Bi.Zone said that the Paper Weerwolf delivered the exploits in July and August through archives associated with e-mails that occur as employees of the All-Russian Research Institute. The ultimate goal was to install malware that gave paper werewolf access to infected systems.
Although the discoveries by ESET and BI.Zone were independent of each other, it is unknown whether the groups that exploit the vulnerabilities are connected or the knowledge of the same source has been acquired. Bi.zone speculated that Paper Wewolf may have obtained the vulnerabilities in a Dark Market Crime Forum.

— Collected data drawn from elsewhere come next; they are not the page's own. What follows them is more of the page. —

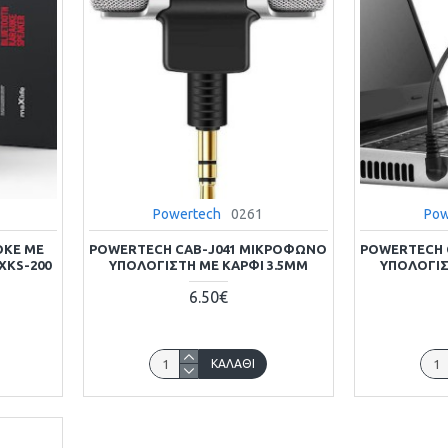
Powertech
0261
Pow
ΌΚΕ ΜΕ
POWERTECH CAB-J041 ΜΙΚΡΌΦΩΝΟ
POWERTECH 
XKS-200
ΥΠΟΛΟΓΙΣΤΉ ΜΕ ΚΑΡΦΊ 3.5MM
ΥΠΟΛΟΓΙΣ
6.50€
ΚΑΛΆΘΙ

ESET said the attacks that followed the observed three execution chains. One chain, used in attacks on a specific organization, carried out a malignant DLL file that is hidden in an archive using a method known as COM -Caping that ensured that it was performed by certain apps such as Microsoft Edge. It looked like this:
Illustration of the implementing chain that mythical agent installs.
Credit: ESET
Illustration of the implementing chain that mythical agent installs.
Credit: ESET
The DLL file in the archive decoded shellcode, which then pick up the domain name for the current machine and compare it with a hard code value. When the two matches, the Shellcode installed a custom copy of the operating framework of the mythical agent.
A second necklace ran a malignant Windows to deliver a last Payload installation -Snipbot, a well -known Romcom -Malware piece. It blocked some attempts to be analyzed forensically by terminating when opened in an empty virtual machine or sandbox, a practice that is common among researchers. A third chain used two other known pieces of Romcom -Malware, a known as Rustyclaw and the other melting claw.
Winrar vulnerabilities have been used earlier to install malware. One vulnerability for code execution of 2019 in 2019 in 2019 was broad exploitation shortly after he was patched. In 2023 a Winrar Zero-Day was operated for more than four months before the attacks were detected.
In addition to its huge user base, Winrar makes a perfect vehicle for spreading malware because the utility does not have an automated mechanism for installing new updates. This means that users have to actively download and install patches themselves. What is more, ESET said that Windows versions of the commissioning utensils Unrar.dll and the portable Unrar broncode are also vulnerable. Before 7.13, people must remain away from all Winrar versions, which was the most up -to -date when this post went live. It has solutions for all known vulnerabilities, although, given the seemingly endless stream of Winrar Zero-Days, it is not really a certainty.